Am Morgen ging’s dann zurück zum Inn. Unser Ziel hieß Wasserburg. Der Radweg verlief aber nicht immer am Ufer entlang. Töging und Mühldorf waren noch ziemlich bequem zu erreichen. Doch dann wurde es hügelig. Ja zum Teil bergig. Aber immer wunderschön.
Die nächste Etappe war ähnlich vom Landschaftsbild her gesehen, aber nicht so anstrengend. Fast immer ging’s am Ufer des Inns entlang. Zuerst bis Rosenheim und dann bis zum heutigen Ziel Kufstein, wo noch genug Zeit war, die Stadt mit der Festung zu besichtigen.
Auch die nächste Etappe war von der leichten Art. Trotzdem wir wieder in die Berge fuhren, die Steigung war nicht wahrzunehmen. Die Orte: Wörgl, Jenbach, Schwaz. In Wattens war Schluß für heute. Wir besuchten noch die “Kristallwelten” von Andre Heller und waren begeistert von der Pracht und dem Glitzer.

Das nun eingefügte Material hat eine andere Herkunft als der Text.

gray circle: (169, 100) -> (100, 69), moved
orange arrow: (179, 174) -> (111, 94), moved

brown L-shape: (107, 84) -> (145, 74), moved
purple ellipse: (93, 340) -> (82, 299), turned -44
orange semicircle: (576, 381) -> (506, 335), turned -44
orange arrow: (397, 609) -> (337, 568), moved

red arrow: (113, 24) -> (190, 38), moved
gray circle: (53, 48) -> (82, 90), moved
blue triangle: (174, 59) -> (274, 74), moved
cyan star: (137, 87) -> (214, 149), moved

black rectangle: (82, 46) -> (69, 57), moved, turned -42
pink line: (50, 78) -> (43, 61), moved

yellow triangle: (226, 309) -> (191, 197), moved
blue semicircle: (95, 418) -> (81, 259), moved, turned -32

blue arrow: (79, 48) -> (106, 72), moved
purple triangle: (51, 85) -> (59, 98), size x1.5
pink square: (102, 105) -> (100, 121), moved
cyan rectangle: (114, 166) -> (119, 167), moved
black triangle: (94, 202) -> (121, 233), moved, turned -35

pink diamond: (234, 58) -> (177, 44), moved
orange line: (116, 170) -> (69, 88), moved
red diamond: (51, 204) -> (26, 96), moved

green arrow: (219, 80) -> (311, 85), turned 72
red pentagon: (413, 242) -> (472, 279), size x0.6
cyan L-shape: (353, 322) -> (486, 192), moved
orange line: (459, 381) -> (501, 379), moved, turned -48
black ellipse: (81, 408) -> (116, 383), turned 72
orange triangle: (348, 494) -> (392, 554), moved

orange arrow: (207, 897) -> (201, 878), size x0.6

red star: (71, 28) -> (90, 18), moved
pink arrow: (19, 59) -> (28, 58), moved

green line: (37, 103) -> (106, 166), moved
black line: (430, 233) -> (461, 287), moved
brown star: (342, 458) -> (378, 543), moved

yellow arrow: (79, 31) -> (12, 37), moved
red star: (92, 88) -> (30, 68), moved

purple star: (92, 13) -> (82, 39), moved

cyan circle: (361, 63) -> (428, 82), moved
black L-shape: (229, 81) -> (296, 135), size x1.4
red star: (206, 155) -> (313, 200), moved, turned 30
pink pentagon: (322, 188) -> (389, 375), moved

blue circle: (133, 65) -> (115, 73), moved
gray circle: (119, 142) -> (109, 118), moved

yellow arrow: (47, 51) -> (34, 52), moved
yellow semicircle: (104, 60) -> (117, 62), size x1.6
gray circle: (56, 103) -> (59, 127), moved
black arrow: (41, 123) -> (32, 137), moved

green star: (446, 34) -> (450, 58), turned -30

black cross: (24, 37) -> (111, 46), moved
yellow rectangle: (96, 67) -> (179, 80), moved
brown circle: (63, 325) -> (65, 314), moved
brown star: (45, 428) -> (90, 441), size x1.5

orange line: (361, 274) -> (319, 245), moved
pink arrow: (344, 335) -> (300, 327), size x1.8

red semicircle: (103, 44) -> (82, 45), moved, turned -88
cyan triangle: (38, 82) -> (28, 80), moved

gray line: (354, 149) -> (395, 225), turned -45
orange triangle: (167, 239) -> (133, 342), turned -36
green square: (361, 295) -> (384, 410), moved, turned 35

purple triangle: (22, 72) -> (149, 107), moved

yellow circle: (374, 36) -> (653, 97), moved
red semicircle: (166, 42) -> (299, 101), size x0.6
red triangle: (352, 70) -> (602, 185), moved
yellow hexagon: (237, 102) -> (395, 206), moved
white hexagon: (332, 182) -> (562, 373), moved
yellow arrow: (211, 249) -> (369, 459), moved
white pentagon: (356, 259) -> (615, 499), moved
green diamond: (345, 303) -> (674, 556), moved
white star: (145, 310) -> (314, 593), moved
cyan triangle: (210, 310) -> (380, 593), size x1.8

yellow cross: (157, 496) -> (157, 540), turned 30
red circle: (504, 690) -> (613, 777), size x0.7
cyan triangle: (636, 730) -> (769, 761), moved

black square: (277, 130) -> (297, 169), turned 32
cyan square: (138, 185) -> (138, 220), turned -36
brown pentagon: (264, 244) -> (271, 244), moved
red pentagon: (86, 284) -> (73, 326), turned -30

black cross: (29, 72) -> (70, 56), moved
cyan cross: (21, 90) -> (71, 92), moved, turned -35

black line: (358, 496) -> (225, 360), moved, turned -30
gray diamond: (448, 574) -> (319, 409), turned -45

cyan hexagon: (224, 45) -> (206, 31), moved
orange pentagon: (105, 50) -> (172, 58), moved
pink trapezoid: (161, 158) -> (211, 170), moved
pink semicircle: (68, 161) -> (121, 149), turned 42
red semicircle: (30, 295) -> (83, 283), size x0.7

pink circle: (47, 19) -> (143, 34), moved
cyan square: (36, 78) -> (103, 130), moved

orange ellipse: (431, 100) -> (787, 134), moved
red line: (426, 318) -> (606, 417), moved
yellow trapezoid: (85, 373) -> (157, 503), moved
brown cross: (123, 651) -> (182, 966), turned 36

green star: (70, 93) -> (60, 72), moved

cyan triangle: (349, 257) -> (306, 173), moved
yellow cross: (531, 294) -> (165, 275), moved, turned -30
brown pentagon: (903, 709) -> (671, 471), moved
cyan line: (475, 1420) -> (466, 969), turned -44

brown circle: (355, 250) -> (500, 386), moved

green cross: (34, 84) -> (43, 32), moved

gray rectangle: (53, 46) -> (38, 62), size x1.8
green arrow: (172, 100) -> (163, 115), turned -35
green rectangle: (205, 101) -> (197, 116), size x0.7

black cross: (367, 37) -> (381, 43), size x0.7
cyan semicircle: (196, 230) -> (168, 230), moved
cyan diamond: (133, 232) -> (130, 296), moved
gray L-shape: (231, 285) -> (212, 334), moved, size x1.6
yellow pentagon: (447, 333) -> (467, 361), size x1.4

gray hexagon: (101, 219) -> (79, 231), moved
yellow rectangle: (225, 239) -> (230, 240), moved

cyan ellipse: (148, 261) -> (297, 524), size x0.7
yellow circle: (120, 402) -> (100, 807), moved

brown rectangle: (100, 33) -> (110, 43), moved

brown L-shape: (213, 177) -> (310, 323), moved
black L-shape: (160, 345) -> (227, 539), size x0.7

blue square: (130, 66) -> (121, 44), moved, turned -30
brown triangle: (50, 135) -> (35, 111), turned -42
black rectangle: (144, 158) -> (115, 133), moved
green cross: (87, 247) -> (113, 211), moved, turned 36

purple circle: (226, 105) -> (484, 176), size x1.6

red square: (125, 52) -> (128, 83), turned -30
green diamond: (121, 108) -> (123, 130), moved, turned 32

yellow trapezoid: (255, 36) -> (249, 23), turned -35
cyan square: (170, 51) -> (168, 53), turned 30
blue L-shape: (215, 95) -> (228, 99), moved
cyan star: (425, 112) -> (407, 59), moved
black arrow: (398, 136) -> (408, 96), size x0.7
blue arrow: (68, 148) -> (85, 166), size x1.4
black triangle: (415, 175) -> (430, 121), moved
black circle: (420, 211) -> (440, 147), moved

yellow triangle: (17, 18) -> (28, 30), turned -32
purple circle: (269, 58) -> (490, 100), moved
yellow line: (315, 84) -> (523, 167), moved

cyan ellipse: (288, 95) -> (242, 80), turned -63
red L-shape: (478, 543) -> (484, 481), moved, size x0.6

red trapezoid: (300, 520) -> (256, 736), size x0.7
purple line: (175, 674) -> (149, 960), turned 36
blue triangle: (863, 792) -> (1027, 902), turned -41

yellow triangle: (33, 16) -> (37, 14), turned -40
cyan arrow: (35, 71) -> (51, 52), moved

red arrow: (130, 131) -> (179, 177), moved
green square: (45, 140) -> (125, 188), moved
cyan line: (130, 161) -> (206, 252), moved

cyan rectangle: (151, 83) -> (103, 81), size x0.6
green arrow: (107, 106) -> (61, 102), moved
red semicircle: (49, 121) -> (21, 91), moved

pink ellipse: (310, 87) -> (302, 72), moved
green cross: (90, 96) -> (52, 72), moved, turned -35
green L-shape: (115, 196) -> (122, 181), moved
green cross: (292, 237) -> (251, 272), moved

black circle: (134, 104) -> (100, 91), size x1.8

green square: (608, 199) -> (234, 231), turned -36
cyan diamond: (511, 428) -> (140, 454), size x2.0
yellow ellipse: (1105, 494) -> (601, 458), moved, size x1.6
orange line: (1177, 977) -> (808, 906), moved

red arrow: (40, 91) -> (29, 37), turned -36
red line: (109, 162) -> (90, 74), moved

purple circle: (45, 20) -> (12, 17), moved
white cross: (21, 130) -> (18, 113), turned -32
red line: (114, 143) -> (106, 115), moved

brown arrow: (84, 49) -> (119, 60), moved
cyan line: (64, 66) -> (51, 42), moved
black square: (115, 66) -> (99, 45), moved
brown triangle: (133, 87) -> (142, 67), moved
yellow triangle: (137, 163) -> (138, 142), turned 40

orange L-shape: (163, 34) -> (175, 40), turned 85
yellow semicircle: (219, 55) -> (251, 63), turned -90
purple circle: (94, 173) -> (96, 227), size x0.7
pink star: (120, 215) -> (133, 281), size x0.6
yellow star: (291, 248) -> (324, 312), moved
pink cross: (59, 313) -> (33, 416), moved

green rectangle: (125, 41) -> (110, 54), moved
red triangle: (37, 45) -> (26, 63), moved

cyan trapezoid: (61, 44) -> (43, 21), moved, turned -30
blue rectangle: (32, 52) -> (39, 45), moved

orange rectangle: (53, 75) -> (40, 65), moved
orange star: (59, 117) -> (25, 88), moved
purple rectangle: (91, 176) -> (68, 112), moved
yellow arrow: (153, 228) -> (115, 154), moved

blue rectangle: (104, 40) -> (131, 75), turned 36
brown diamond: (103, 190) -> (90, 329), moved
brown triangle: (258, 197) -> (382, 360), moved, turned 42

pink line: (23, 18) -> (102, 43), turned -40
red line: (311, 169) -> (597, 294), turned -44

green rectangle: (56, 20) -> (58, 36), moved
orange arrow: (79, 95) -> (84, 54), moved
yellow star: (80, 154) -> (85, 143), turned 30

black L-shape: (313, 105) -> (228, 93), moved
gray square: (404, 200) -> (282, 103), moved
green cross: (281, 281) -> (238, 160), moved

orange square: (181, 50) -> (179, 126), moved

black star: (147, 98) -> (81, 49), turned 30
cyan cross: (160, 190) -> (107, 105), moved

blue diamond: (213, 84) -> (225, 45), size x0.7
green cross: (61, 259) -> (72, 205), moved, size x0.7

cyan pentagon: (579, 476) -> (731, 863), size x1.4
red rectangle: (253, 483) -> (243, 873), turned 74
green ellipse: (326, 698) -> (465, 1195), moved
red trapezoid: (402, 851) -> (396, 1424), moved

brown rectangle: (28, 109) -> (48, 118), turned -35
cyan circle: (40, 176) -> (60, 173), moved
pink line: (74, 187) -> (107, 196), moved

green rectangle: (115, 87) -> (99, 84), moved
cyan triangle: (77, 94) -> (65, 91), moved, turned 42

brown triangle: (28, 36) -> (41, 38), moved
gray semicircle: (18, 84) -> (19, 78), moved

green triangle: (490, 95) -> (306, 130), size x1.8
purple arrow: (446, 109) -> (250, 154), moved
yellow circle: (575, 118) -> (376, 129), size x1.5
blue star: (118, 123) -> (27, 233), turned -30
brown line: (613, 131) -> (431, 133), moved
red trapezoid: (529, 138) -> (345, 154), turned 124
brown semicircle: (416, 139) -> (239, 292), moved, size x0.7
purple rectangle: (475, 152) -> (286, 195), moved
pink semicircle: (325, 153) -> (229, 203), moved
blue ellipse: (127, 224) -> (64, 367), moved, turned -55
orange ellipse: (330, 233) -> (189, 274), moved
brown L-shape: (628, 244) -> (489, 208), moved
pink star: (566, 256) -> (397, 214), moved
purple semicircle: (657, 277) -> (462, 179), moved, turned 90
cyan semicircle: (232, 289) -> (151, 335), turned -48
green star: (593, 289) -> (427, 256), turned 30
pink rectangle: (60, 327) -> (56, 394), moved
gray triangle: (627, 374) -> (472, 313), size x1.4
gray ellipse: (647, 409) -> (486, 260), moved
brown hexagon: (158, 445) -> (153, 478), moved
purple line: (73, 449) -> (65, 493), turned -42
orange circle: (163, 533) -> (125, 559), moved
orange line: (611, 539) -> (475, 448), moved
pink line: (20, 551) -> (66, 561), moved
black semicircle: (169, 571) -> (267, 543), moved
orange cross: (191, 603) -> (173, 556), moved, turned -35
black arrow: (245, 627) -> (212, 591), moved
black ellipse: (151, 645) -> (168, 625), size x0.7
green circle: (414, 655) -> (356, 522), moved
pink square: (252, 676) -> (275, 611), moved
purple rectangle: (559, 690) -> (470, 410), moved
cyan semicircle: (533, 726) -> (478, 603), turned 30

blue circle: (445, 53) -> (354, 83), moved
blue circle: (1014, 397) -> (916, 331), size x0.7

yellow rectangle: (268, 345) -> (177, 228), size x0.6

Der vorletzte Tag brachte uns nach Innsbruck. Es waren nur wenige Kilometer, aber wir wollten natürlich die Tiroler Landeshauptstadt kennenlernen. Eine geführte Rundfahrt zeigte uns nicht nur die Sehenswürdigkeiten der Stadt sondern auch etwas die Umgebung, z.B. die Berg-Isel-Schanze. Auf eigene Faust wurde dann am Abend die Innenstadt entdeckt.

Dann der letzte Tag der Tour. Früh um 7:35 Uhr fuhr vom Hbf Innsbruck der Interregio ab nach Plochingen, ohne umsteigen zu müssen. Wir hatten Zeit, die Landschaft um Arlberg und Bodensee zu genießen. Ab Plochingen dann stiegen wir wieder auf die Räder, wie schon im Jahr zuvor, und genossen bei einem letzten Bier oder Wasser zurückblickend die vergangene Woche.